As the holidays approach, you may find that your mailbox is more full than usual with brightly colored envelopes. Though it’s nice to see the smiling faces of loved ones on holiday cards, it may bring more pain than happiness to hear news about children, babies, and pregnancies. If that’s the case for you, here are a few things you can try:
Don’t open the mail! Holiday cards don’t require a response. You can always open the cards later. For now, you can feel glad that your friends reached out with holiday cards and put them aside to open at another time.
Open the mail with a friend or family member and put it away afterward. There’s no need to display cards openly during the holidays.
Holiday events and social gatherings can be tough since people may expect a certain level of enthusiasm and cheer. It’s completely okay to have complicated feelings around these gatherings, or to not want to attend this year.
If you feel unhappy or uncomfortable about attending holiday gatherings, it’s okay to do something different. If you are able to, perhaps this is a year when you go on a trip during the holidays to get away from triggering people and events. You can also form new traditions that are better suited to how you are feeling. The most important thing is to concentrate on your well-being and take care of yourself first.
If you do feel able to spend time with family and participate in holiday traditions, here are some tips to help you plan ahead:
Shop light or shop from home to avoid crowded stores and (occasionally excessive) holiday decor.
Ask a trusted friend, family member, or your partner to prep your family before a gathering so they know not to ask intrusive questions or bring up painful topics.

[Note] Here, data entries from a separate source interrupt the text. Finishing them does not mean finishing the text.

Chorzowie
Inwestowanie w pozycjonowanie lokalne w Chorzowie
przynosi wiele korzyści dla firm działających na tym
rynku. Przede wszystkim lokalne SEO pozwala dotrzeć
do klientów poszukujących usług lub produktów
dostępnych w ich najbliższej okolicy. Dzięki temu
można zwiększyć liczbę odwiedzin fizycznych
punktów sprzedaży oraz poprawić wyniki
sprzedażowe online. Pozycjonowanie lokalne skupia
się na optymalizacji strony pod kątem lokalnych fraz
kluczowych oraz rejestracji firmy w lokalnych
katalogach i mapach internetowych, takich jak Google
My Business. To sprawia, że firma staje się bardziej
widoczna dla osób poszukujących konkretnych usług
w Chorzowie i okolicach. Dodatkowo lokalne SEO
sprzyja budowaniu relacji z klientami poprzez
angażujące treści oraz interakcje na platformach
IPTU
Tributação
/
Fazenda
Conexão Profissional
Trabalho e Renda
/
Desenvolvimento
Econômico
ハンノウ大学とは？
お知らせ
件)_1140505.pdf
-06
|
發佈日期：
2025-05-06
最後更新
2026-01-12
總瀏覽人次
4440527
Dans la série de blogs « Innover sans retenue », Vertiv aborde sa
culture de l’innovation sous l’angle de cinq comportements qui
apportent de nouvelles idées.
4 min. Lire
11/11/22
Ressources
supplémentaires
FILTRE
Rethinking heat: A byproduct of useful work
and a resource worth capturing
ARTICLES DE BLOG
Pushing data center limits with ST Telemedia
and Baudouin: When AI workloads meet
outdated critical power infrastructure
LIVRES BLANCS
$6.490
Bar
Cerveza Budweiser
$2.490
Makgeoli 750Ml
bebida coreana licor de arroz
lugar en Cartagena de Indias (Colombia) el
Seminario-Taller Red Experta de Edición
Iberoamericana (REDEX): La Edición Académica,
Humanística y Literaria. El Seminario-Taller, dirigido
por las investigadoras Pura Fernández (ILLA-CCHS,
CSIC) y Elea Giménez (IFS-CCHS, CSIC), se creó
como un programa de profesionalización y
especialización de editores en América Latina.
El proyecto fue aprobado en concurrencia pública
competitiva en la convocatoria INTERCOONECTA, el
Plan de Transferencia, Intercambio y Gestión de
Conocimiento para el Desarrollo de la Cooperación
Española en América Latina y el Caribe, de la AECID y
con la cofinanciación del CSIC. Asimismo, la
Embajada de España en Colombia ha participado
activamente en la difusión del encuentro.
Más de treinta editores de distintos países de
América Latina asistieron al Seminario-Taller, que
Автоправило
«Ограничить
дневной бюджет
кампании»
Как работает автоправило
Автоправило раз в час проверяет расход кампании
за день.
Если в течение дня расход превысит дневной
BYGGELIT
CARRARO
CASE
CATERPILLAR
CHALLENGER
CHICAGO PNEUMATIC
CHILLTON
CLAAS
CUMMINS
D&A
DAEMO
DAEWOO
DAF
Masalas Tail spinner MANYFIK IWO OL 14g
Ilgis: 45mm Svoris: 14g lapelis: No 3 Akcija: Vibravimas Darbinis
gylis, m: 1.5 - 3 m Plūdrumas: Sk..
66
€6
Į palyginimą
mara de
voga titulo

Decide what you are comfortable sharing about your fertility issues, then formulate answers ahead of time on questions and topics that are difficult for you. If someone offers medical advice or asks insensitive questions, some potential answers include: “Thank you, but we’re following the advice of our doctor” and “That’s pretty personal, I’d rather not discuss it right now.”

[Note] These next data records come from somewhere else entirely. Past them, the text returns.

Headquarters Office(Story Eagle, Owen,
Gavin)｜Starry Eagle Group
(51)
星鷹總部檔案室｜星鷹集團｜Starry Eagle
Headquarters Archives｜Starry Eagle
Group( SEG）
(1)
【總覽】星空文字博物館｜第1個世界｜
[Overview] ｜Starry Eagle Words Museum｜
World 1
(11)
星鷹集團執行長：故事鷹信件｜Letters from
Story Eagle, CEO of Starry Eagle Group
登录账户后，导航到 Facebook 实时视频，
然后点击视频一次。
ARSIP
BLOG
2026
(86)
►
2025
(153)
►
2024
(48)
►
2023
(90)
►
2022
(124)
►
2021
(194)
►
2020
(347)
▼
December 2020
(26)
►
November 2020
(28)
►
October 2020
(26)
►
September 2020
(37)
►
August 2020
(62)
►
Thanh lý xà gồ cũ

Choose a few events you would like to attend rather than attending all of them, and give yourself permission to leave whenever you want!

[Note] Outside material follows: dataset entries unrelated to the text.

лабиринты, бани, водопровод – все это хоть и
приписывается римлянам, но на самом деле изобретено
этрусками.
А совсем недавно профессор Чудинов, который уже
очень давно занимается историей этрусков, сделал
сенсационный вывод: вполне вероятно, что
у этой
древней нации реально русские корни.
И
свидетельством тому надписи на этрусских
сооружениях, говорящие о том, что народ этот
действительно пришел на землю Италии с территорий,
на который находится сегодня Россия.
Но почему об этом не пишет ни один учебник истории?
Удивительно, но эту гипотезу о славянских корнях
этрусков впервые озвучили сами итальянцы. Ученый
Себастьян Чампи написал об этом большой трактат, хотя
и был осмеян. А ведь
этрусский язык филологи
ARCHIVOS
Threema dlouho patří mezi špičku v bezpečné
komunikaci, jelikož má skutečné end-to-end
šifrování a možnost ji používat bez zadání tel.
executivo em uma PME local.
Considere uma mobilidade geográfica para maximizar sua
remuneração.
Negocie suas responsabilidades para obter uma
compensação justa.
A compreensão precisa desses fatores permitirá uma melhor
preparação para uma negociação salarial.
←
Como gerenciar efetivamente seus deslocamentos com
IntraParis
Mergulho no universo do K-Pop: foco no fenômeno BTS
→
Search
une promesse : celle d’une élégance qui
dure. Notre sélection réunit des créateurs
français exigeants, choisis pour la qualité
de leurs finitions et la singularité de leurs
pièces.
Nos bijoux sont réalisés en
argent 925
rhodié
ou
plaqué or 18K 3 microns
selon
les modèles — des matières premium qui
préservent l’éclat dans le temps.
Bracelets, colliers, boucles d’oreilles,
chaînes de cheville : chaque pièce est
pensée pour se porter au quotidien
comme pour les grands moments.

Say “no, thank you” to holding new babies or playing with children. Or, if this feels better to you, allow yourself to cuddle babies and play the whole time!
If you have a partner, communicate how you’re feeling and form a plan together. It may help to unite on how you will answer intrusive questions and comments. You can decide on a signal to show that you need particular support, or are ready to leave. You can also plan to connect after a social gathering to talk about how you felt.
If you have a therapist, ask to schedule a session before or after an event to help you prepare or debrief.
Scrolling through photos of happy families and gatherings during the holidays can contribute to feelings of sadness or missing out during the holidays, especially if you don’t feel able to attend those gatherings this year. It may help to do a social media detox until the new year so holiday pictures can finish running through the feed. Here are some tips for a social media detox:
Change your passwords and put your the new ones someplace safe to prevent yourself from instinctively clicking on a social media app or scrolling late at night. This keeps it from being an option when you know it’s better for you to skip the scroll.
Plan to fill that time with something else, such as watching a beloved or new TV show, engaging in self-care rituals such as journaling or yoga, or tackling a home improvement project.
Meet up with a close friend or family member one-on-one to get some meaningful social time. Perhaps you go for a walk, bake, do a holiday craft, or just sit together with some hot cocoa. Making time for deep connection can fill the desire for social interaction while nurturing the strong network that will help you as you navigate infertility.
Having a plan is helpful, but listening to yourself and caring for your mental health is too. If your plan isn’t working, it’s okay to change it and do something more consistent with how you’re feeling.
This is a good time to lean on the people you use as support, communicate what’s hard, and let them help with the tough work of managing these challenging moments.
With a little planning ahead, your holiday season can still be special, and better suited to what’s right for you right now.